Strasbourg seems to have everything. It has foetid canals, it has rattly bicycles (I have rented one for the week) and it has cheese and wine. It is an old city, with strange buildings that bulge and slouch irregularly with age. There are large, shuttered tenement buildings looming over the streets with peeling paint and scribbled over with chalk graffiti. There is a vast, ugly university campus and there is the magnificent cathedral that makes you dizzy when you look too hard.

Strasbourg is also home to several large European Union institutions, in addition to being the site of the European Court of Justice. But do not think that this means that Strasbourg is unimaginably wealthy or filled with Eurocrats to the exclusion of all others.

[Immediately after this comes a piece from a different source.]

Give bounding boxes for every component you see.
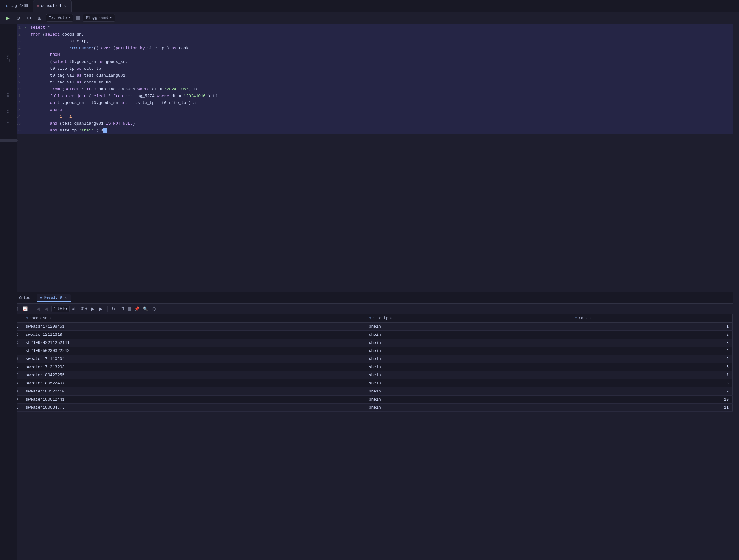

The most obvious EU organ in this city turns out to be the European Parliament, and even Europe’s most ardent supporters will agree that this institution has been a dismal failure. Europe’s political gaze is focused on Brussels, where the bureaucrats hold the real power. Fortunately for Strasbourg, this has meant that the city is not nearly as tidy or as dull as you might imagine a European capital to be. Just beyond the old city centre and the upper class shopping precincts, Strasbourg is a real city, With only 200,000 or so citoyens, Strasbourg has a large immigrant community, teeming streets and failed housing projects. The city has poverty, exclusion and neglect. And it is a long way from Paris.

The recent unrest in France extended even here; cars were burned and groups of young people battled with police. A state of emergency was declared in the city. Nothing like what occurred in the banlieus outside Paris or some of the larger, more industrial cities in France. Much of the anger that was expressed during these days and nights came from young people with African and Muslim backgrounds. While I can only assume that the violence here was motivated by the same issues as in these other places – poverty, exclusion and unemployment –what I have seen reveals a presence of otherness that is quite unlike what I understand to be the case in Canada.

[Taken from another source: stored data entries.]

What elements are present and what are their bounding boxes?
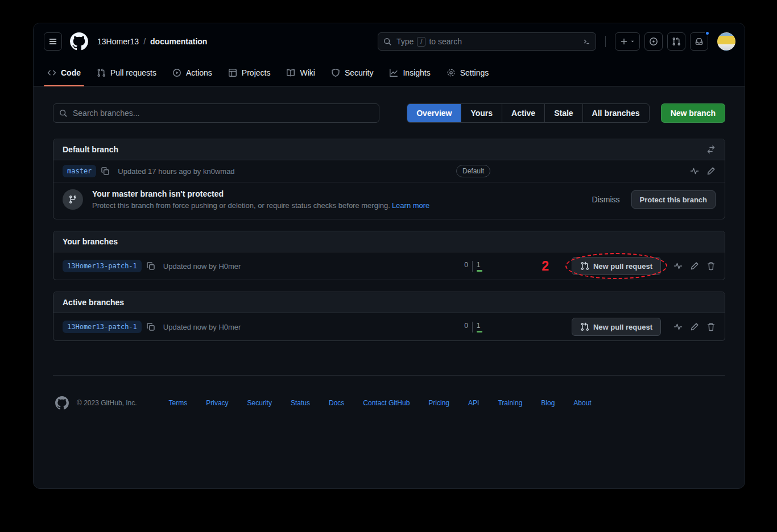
footer-link-privacy[interactable]: Privacy <box>206 399 228 407</box>
footer-link-blog[interactable]: Blog <box>541 399 555 407</box>
issues-button[interactable] <box>644 32 663 51</box>
breadcrumb: 13Homer13 / documentation <box>97 37 207 46</box>
rename-branch-button[interactable] <box>706 167 716 176</box>
github-logo[interactable] <box>70 32 88 51</box>
branch-name-link[interactable]: 13Homer13-patch-1 <box>63 260 142 272</box>
rename-branch-button[interactable] <box>690 261 699 271</box>
breadcrumb-owner[interactable]: 13Homer13 <box>97 37 139 46</box>
play-icon <box>172 68 181 77</box>
dismiss-link[interactable]: Dismiss <box>592 195 620 204</box>
footer-link-security[interactable]: Security <box>247 399 272 407</box>
footer-links: Terms Privacy Security Status Docs Conta… <box>169 399 592 407</box>
new-pull-request-button[interactable]: New pull request <box>572 257 661 275</box>
issue-opened-icon <box>649 37 658 46</box>
notifications <box>690 32 708 51</box>
panel-title: Active branches <box>63 298 124 307</box>
tab-pull-requests[interactable]: Pull requests <box>89 60 164 86</box>
tab-security[interactable]: Security <box>323 60 382 86</box>
branch-activity-button[interactable] <box>673 322 683 331</box>
default-badge: Default <box>456 165 490 177</box>
branch-search <box>53 103 379 123</box>
footer-link-api[interactable]: API <box>468 399 479 407</box>
filter-active[interactable]: Active <box>502 104 544 122</box>
github-mark-icon <box>70 32 88 51</box>
change-default-branch-button[interactable] <box>706 145 716 154</box>
filter-stale[interactable]: Stale <box>544 104 582 122</box>
footer-link-terms[interactable]: Terms <box>169 399 188 407</box>
inbox-icon <box>695 37 704 46</box>
trash-icon <box>706 322 716 331</box>
code-icon <box>47 68 56 77</box>
global-search[interactable]: Type / to search <box>378 32 596 51</box>
trash-icon <box>706 261 716 271</box>
breadcrumb-repo[interactable]: documentation <box>150 37 207 46</box>
row-actions <box>661 322 716 331</box>
filter-overview[interactable]: Overview <box>407 104 461 122</box>
tab-wiki[interactable]: Wiki <box>278 60 323 86</box>
graph-icon <box>389 68 398 77</box>
command-palette-icon[interactable] <box>582 37 591 46</box>
branch-search-input[interactable] <box>53 103 379 123</box>
branch-updated-text: Updated now by H0mer <box>163 262 241 271</box>
delete-branch-button[interactable] <box>706 322 716 331</box>
ahead-count: 1 <box>473 322 482 332</box>
protection-title: Your master branch isn't protected <box>92 189 429 198</box>
branch-activity-button[interactable] <box>690 167 699 176</box>
active-branch-row: 13Homer13-patch-1 Updated now by H0mer 0… <box>53 313 725 340</box>
branch-name-link[interactable]: master <box>63 165 96 177</box>
app-header: 13Homer13 / documentation Type / to sear… <box>34 23 745 86</box>
git-branch-icon <box>68 195 77 204</box>
pulse-icon <box>690 167 699 176</box>
branches-page: Overview Yours Active Stale All branches… <box>34 86 745 444</box>
create-new-button[interactable] <box>615 32 640 51</box>
footer-link-contact-github[interactable]: Contact GitHub <box>363 399 410 407</box>
behind-count: 0 <box>464 322 473 332</box>
footer-link-about[interactable]: About <box>573 399 591 407</box>
tab-projects[interactable]: Projects <box>220 60 279 86</box>
copy-branch-name-button[interactable] <box>101 167 110 176</box>
filter-yours[interactable]: Yours <box>461 104 502 122</box>
delete-branch-button[interactable] <box>706 261 716 271</box>
learn-more-link[interactable]: Learn more <box>392 201 429 210</box>
pulse-icon <box>673 322 683 331</box>
new-pull-request-button[interactable]: New pull request <box>572 318 661 336</box>
gear-icon <box>447 68 456 77</box>
protection-actions: Dismiss Protect this branch <box>592 190 716 209</box>
footer-link-status[interactable]: Status <box>291 399 310 407</box>
tab-insights[interactable]: Insights <box>381 60 438 86</box>
tab-code[interactable]: Code <box>39 60 89 86</box>
copy-icon <box>101 167 110 176</box>
footer-link-docs[interactable]: Docs <box>329 399 344 407</box>
footer-link-pricing[interactable]: Pricing <box>428 399 449 407</box>
rename-branch-button[interactable] <box>690 322 699 331</box>
default-branch-row: master Updated 17 hours ago by kn0wmad D… <box>53 160 725 182</box>
copyright-text: © 2023 GitHub, Inc. <box>77 399 137 407</box>
filter-all-branches[interactable]: All branches <box>582 104 649 122</box>
branch-updated-text: Updated 17 hours ago by kn0wmad <box>118 167 234 176</box>
panel-header: Your branches <box>53 231 725 252</box>
plus-icon <box>619 37 629 46</box>
your-branch-row: 13Homer13-patch-1 Updated now by H0mer 0… <box>53 252 725 280</box>
copy-branch-name-button[interactable] <box>146 261 155 271</box>
copy-branch-name-button[interactable] <box>146 322 155 331</box>
branch-info: 13Homer13-patch-1 Updated now by H0mer <box>63 321 445 333</box>
branches-toolbar: Overview Yours Active Stale All branches… <box>53 103 725 123</box>
active-branches-panel: Active branches 13Homer13-patch-1 Update… <box>53 292 725 341</box>
search-icon <box>59 109 68 118</box>
protection-text: Your master branch isn't protected Prote… <box>92 189 429 210</box>
branch-activity-button[interactable] <box>673 261 683 271</box>
github-window: 13Homer13 / documentation Type / to sear… <box>33 23 745 489</box>
tab-settings[interactable]: Settings <box>439 60 497 86</box>
user-avatar[interactable] <box>717 32 735 51</box>
pull-requests-button[interactable] <box>667 32 685 51</box>
compare-icon <box>706 145 716 154</box>
branch-name-link[interactable]: 13Homer13-patch-1 <box>63 321 142 333</box>
footer-link-training[interactable]: Training <box>498 399 522 407</box>
slash-key-hint: / <box>417 37 425 47</box>
hamburger-menu-button[interactable] <box>44 32 62 51</box>
protect-branch-button[interactable]: Protect this branch <box>631 190 716 209</box>
panel-header: Default branch <box>53 139 725 160</box>
tab-actions[interactable]: Actions <box>164 60 220 86</box>
top-bar: 13Homer13 / documentation Type / to sear… <box>34 23 745 60</box>
new-branch-button[interactable]: New branch <box>661 103 725 123</box>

Compared to what we have seen in Munich, Freiburg and Basel, Strasbourg is a fundamentally diverse place. I have the feeling – and with my poor French I am certain this is just the surface of things – that Muslim and African identities constitute something fundamental to the character of this city. Despite the fact that France is vehemently anti multicultural, both of these identities in particular seem to exist inside the life of Strasbourg, and not just at the edges or pushed together in ghettoes. Of course, the ghettoes are here, around the edges and in other places. But there is something else as well, and so far I have only experienced it as a feeling and nothing more. Beyond the many relationships (friends, lovers, all kinds) that we’ve seen between Europeans, Muslims and Africans, cultural difference appears to be something shared and experienced in a way that appears to crack open what I might have thought of as “French” identity.

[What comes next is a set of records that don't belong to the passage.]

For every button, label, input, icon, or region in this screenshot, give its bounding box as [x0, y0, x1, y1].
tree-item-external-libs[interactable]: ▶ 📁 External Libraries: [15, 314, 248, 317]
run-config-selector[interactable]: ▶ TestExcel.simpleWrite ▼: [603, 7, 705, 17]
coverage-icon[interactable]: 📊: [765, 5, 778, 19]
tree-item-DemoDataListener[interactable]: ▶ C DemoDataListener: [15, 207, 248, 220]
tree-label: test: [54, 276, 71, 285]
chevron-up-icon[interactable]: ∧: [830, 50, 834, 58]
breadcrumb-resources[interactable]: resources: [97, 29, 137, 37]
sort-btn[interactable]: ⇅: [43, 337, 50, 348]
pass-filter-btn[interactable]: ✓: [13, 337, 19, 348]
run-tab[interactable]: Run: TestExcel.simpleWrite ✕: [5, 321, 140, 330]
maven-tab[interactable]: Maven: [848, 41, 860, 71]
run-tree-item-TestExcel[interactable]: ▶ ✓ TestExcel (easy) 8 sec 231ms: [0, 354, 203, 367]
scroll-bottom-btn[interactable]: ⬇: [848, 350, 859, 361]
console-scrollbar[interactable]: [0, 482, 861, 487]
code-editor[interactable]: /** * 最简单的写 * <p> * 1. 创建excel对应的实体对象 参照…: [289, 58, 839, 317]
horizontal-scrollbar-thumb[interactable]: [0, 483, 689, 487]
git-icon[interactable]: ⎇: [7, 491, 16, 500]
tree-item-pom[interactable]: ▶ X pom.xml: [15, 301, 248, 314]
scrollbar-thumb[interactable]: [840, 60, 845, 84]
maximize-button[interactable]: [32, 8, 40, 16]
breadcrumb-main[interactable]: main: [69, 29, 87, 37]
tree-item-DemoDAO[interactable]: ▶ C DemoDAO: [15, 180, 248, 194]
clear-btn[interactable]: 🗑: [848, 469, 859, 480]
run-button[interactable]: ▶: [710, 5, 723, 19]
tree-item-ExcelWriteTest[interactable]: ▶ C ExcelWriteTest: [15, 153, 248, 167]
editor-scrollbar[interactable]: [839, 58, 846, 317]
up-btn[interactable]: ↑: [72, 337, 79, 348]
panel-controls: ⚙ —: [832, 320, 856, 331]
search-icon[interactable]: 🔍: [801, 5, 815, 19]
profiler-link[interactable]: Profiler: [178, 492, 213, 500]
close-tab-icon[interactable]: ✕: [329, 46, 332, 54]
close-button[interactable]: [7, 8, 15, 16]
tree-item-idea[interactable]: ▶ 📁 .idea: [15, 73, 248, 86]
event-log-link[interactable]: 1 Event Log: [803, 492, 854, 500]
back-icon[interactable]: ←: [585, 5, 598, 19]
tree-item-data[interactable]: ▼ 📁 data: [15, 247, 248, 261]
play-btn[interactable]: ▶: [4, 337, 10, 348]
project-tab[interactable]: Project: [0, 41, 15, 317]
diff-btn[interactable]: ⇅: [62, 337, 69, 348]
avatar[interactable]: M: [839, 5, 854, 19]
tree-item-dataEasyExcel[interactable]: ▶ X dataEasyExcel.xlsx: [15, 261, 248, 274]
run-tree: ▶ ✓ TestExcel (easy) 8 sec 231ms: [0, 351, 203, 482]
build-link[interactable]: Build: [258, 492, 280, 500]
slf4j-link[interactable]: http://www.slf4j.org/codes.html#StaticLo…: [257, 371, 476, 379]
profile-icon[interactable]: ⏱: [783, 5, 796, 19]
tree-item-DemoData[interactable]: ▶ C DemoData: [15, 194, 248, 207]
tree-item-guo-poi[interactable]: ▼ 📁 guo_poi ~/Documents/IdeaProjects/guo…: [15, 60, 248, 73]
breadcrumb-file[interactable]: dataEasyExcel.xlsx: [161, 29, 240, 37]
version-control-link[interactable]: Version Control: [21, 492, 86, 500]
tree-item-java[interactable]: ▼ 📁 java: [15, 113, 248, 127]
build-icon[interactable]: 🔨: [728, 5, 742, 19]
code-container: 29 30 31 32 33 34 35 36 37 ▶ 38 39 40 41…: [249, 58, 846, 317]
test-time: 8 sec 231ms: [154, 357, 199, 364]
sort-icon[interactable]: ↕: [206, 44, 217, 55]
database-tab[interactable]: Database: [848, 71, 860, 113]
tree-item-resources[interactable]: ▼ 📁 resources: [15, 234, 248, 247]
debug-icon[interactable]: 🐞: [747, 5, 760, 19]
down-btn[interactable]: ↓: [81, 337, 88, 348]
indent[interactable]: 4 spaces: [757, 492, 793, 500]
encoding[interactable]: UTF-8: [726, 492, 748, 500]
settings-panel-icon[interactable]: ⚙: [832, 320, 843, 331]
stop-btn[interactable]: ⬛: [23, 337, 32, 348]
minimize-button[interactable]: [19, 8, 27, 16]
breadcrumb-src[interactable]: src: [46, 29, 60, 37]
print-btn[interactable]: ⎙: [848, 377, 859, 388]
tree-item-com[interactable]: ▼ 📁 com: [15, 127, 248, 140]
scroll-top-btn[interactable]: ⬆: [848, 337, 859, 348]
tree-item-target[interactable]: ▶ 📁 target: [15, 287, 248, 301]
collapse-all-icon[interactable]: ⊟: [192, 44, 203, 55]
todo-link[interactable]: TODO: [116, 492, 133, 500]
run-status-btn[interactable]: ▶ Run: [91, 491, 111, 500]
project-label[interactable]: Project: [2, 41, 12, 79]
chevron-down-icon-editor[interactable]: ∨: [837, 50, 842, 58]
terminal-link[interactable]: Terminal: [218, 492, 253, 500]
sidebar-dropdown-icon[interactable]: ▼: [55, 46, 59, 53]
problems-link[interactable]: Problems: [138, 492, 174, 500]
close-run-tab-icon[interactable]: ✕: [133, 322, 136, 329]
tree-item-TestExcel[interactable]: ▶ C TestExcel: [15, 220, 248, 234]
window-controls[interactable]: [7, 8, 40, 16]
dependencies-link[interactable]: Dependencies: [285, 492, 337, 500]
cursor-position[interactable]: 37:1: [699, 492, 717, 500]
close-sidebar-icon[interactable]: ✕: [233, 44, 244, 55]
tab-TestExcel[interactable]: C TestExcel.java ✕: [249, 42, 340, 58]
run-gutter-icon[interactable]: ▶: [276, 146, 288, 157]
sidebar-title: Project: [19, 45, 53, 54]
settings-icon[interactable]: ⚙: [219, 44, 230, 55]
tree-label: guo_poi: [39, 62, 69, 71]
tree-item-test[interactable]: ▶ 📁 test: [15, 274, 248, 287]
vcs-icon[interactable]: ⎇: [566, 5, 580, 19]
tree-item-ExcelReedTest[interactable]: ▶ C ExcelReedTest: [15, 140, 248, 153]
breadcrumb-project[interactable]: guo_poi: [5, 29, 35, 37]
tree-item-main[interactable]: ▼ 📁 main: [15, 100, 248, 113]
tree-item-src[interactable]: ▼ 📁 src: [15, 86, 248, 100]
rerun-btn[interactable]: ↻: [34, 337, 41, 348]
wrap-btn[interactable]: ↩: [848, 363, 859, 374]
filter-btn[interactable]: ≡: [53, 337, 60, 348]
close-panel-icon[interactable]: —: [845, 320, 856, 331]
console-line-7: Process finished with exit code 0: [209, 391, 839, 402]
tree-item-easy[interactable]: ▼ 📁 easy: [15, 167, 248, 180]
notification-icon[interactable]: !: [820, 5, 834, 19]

Much of this may have to do with the fact that so many of France’s “immigrant” communities come from her former colonies, and to my ears they speak the language beautifully. But I cannot help but feel that another reason may be because France seems to capable of dwelling outside of itself so easily. It isn’t simply an isolated place, apart from what surrounds it. What is now obvious to me is that unlike Britain and Germany, France is a part of the Mediterranean. It has real, tangible historical links with other places. You can feel the reality of this country’s relationship with Africa, with Spain, with the Middle East as a kind of radical reciprocity in a way that you cannot elsewhere in Europe. I am not suggesting that France is less racist or xenophobic than other places. What I mean is that this country’s relationship to cultural difference is totally different than that of North America or other colonial countries such as New Zealand and Australia. The riots have made it clear that there is a great deal about France that isn’t working well for many of its communities. What I have seen shows me that many of this country’s critics, particularly those in North America , do not give sufficient weight to the complexity of France’s relationship with difference.